(DATA FOR THE TASK Opens)

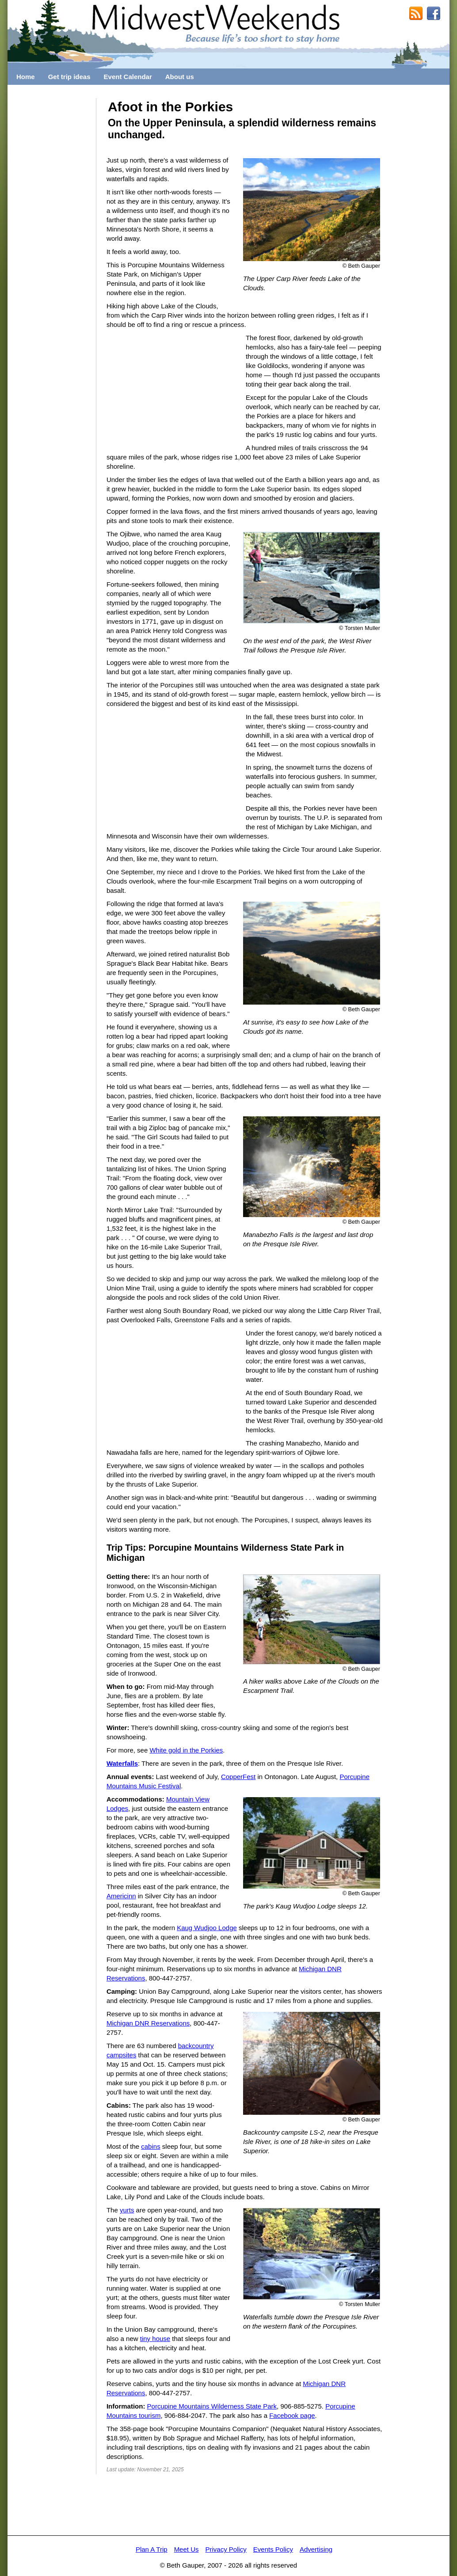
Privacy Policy (225, 2549)
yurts (127, 2210)
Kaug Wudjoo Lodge (207, 1927)
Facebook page (292, 2415)
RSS (416, 14)
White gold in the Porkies (186, 1750)
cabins (150, 2146)
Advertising (316, 2549)
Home (25, 76)
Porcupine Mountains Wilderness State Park (212, 2406)
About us (179, 76)
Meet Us (186, 2549)
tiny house (155, 2338)
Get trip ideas (69, 76)
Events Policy (273, 2549)
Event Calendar (128, 76)
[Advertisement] (51, 230)
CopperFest (238, 1776)
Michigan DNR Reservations (148, 2023)
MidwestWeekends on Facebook (434, 14)
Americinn (121, 1896)
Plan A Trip (152, 2549)
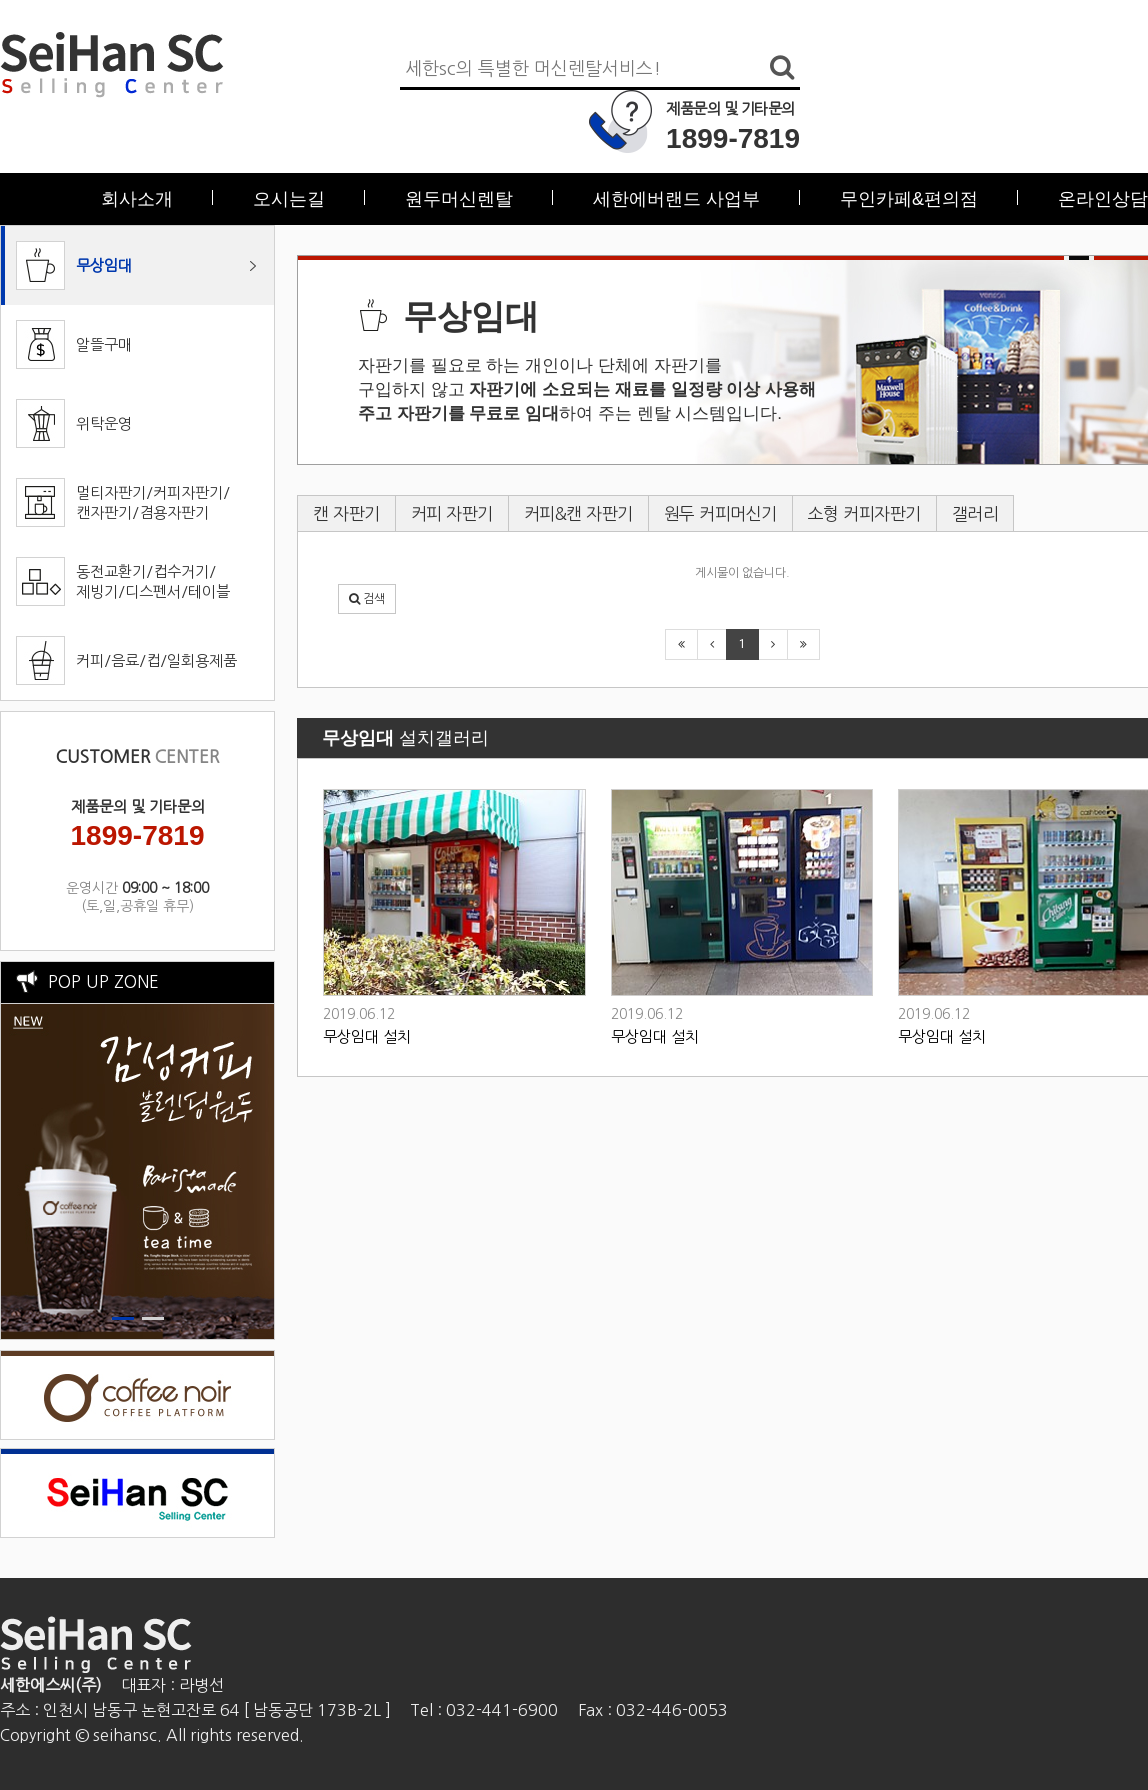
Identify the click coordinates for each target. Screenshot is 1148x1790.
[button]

(DATA FOR THE TASK Closes)

__WHAT YOU NEED TO DO__.
Once you have counted the lines of the records that contain the word "Facebook", give the count and nothing else.

__WRITTEN RESPONSE__.
2